Given records:
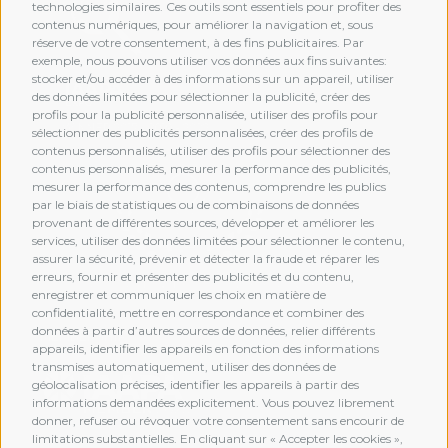
technologies similaires. Ces outils sont essentiels pour profiter des
contenus numériques, pour améliorer la navigation et, sous
réserve de votre consentement, à des fins publicitaires. Par
exemple, nous pouvons utiliser vos données aux fins suivantes:
stocker et/ou accéder à des informations sur un appareil, utiliser
des données limitées pour sélectionner la publicité, créer des
profils pour la publicité personnalisée, utiliser des profils pour
sélectionner des publicités personnalisées, créer des profils de
contenus personnalisés, utiliser des profils pour sélectionner des
contenus personnalisés, mesurer la performance des publicités,
mesurer la performance des contenus, comprendre les publics
par le biais de statistiques ou de combinaisons de données
provenant de différentes sources, développer et améliorer les
services, utiliser des données limitées pour sélectionner le contenu,
assurer la sécurité, prévenir et détecter la fraude et réparer les
erreurs, fournir et présenter des publicités et du contenu,
enregistrer et communiquer les choix en matière de
confidentialité, mettre en correspondance et combiner des
données à partir d’autres sources de données, relier différents
MEMBERSHIP
appareils, identifier les appareils en fonction des informations
transmises automatiquement, utiliser des données de
géolocalisation précises, identifier les appareils à partir des
informations demandées explicitement. Vous pouvez librement
donner, refuser ou révoquer votre consentement sans encourir de
limitations substantielles. En cliquant sur « Accepter les cookies »,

Exercise details: Take the line above containing "assurer la sécurité, prévenir", the line containing "informations demandées explicitement.", and all lines in between, and copy them exactly without anything else.

Answer below:
assurer la sécurité, prévenir et détecter la fraude et réparer les
erreurs, fournir et présenter des publicités et du contenu,
enregistrer et communiquer les choix en matière de
confidentialité, mettre en correspondance et combiner des
données à partir d’autres sources de données, relier différents
MEMBERSHIP
appareils, identifier les appareils en fonction des informations
transmises automatiquement, utiliser des données de
géolocalisation précises, identifier les appareils à partir des
informations demandées explicitement. Vous pouvez librement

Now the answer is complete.